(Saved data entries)
□ □ □ □ □
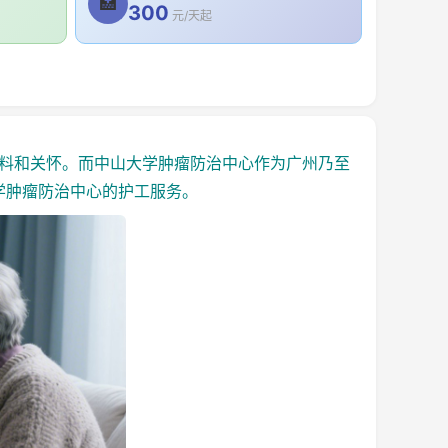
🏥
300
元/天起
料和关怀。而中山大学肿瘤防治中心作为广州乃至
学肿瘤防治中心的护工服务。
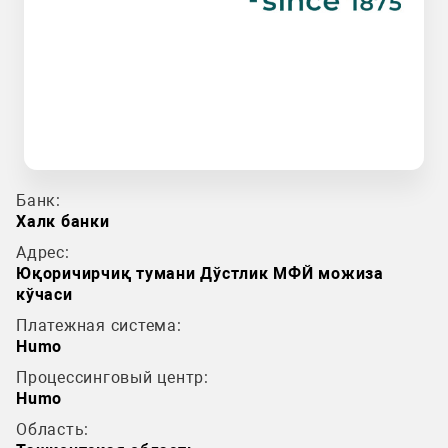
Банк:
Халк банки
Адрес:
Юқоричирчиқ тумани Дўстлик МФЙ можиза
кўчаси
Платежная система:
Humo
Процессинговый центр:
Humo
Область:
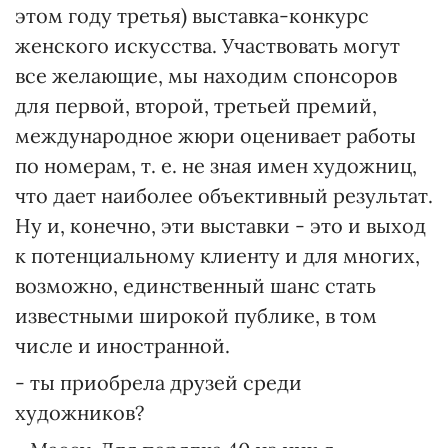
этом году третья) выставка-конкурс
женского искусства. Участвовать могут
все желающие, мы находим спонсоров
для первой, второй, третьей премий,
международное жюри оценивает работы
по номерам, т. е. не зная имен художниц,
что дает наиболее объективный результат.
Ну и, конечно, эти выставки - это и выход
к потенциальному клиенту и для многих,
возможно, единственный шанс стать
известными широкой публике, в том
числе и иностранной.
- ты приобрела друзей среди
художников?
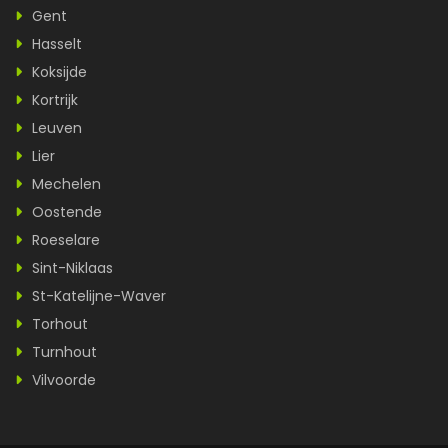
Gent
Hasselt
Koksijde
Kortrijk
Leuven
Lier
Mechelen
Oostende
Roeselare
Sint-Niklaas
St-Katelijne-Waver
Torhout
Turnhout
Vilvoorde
□ □ □ □ □
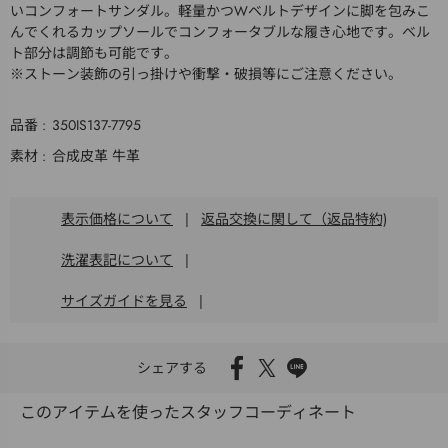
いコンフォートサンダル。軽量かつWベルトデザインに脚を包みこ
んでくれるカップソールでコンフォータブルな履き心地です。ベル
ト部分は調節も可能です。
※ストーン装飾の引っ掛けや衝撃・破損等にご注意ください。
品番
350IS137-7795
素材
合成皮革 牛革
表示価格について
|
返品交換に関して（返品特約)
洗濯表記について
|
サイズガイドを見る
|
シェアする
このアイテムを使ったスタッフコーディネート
□ □ □ □ □
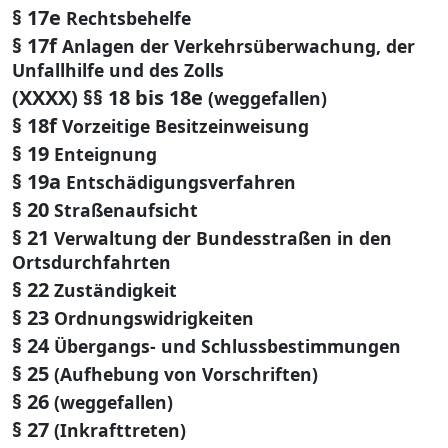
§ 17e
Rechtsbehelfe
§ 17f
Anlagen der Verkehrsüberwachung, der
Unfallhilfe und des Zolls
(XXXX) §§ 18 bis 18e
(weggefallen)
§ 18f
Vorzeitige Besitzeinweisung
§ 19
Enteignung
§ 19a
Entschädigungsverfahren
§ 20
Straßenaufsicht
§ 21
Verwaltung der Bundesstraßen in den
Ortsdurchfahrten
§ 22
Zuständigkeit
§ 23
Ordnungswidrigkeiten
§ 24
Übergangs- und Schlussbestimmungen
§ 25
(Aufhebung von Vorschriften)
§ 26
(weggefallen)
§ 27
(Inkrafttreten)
□ □ □ □ □
Extract from the records above the lines from the one containing "350IS137-7795" to the one containing "このアイテムを使ったスタッフコーディネート", both lines included, exactly as they appear and with nothing else.

350IS137-7795
素材
合成皮革 牛革
表示価格について
|
返品交換に関して（返品特約)
洗濯表記について
|
サイズガイドを見る
|
シェアする
このアイテムを使ったスタッフコーディネート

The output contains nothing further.